Witteveen came up with some interesting facts about the $30 million renovation project. He said there were 176 change orders in the project, but there was nearly $7 million in savings. There were 47 bid packages, a cost of $500,000 to remove asbestos from the building along with 16.5 feet in the amount of paper printed for the project. Probably one of the biggest stats involved was the removal of 1,770,000 pounds of debris removed such as old walls, windows, roofs, and so on, in 179 roll-offs.
The board also heard a report on the first year of the 1 to 1 initiative at Frankfort High School. The amazing item here was the fact that only one of the 950 computers issued to students was destroyed.

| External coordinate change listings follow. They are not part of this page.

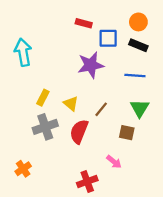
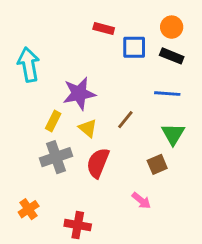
purple star: (91, 65) -> (79, 94), moved
brown line: (101, 109) -> (125, 120), moved
brown square: (127, 133) -> (157, 164), turned -35
red cross: (87, 182) -> (78, 225), moved, turned 30

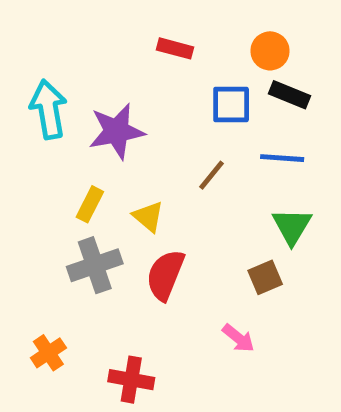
orange circle: (172, 27) -> (270, 51), moved
blue square: (134, 47) -> (231, 104), moved
purple star: (79, 94) -> (117, 131), moved
brown line: (125, 120) -> (212, 175), moved

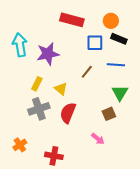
red rectangle: (175, 48) -> (72, 20), size x1.6

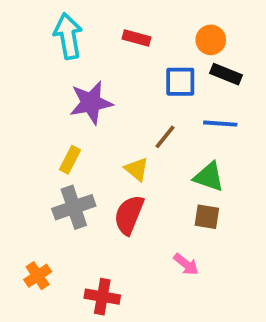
red rectangle: (72, 20) -> (137, 38), size x0.6
cyan arrow: (20, 45) -> (68, 36), moved
yellow triangle: (61, 89) -> (137, 169), moved
green triangle: (120, 93) -> (209, 177), moved, turned -42
brown square: (109, 114) -> (207, 217), turned 32

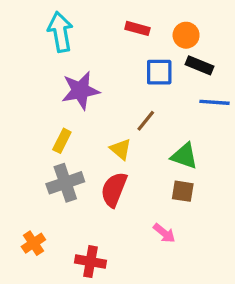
red rectangle: (137, 38) -> (137, 28), moved
blue line: (220, 124) -> (215, 102), moved

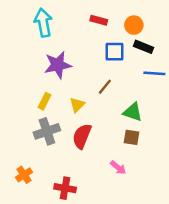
yellow triangle: (121, 149) -> (77, 105), moved, turned 35

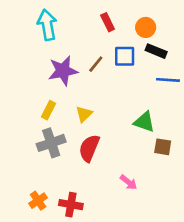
red rectangle: (99, 20) -> (108, 22), turned 49
brown line: (105, 87) -> (96, 64), moved
brown square: (131, 137) -> (163, 147), moved
orange cross: (24, 175) -> (38, 201), moved

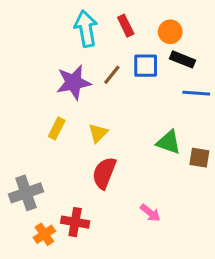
cyan arrow: (47, 25) -> (86, 29), moved
gray cross: (51, 143) -> (26, 193), moved
brown square: (163, 147) -> (199, 158), moved
red cross: (71, 205) -> (75, 222), moved

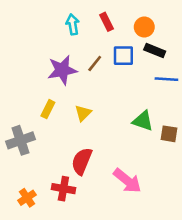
cyan arrow: (86, 29) -> (73, 24), size x0.7
red semicircle: (104, 173) -> (82, 161), moved
gray cross: (26, 193) -> (20, 140), moved
pink arrow: (150, 213) -> (127, 181), size x1.6
orange cross: (44, 234) -> (27, 198), moved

‘I was astounded when they collected the computers at the end of the year that only one had been damaged,” said DeWeese. “That happened when a bottle of Gatorade was spilled and ruined the computer.”
DeWeese added he was proud of the students for being so responsible and respectful of the computers.
DeWeese was asked his thoughts on the initiative proposed by Governor Eric Holcomb to give free metal detectors to each school.
“I applaud Governor Holcomb for offering free wands — hand-held devices,” said DeWeese. “He’s going to offer them free for each school (one for each 250 students). We’re going to do some more investigating and see what we need to do. I wouldn’t mind having some of those in our district.”
DeWeese said the detectors available to each school is based off the number of student in the entire district which means CSF would be receiving nine total detectors.
DeWeese added that the school safety plan does not metal detectors at this time.
“We do not have any firm plans to include metal detectors in our security plans,” said DeWeese. “We haven’t found a model that works like we want and that is a good balance for us and our students.”
The board also accepted the resignation of FHS Assistant Principal Matt Hines, who took a similar job at Avon High School.
“He found an assistant principal’s position a little closer to home where he doesn’t have to drive quite as much,” said DeWeese. “We wish Matt the best of luck and he will always be a Hot Dog at heart.”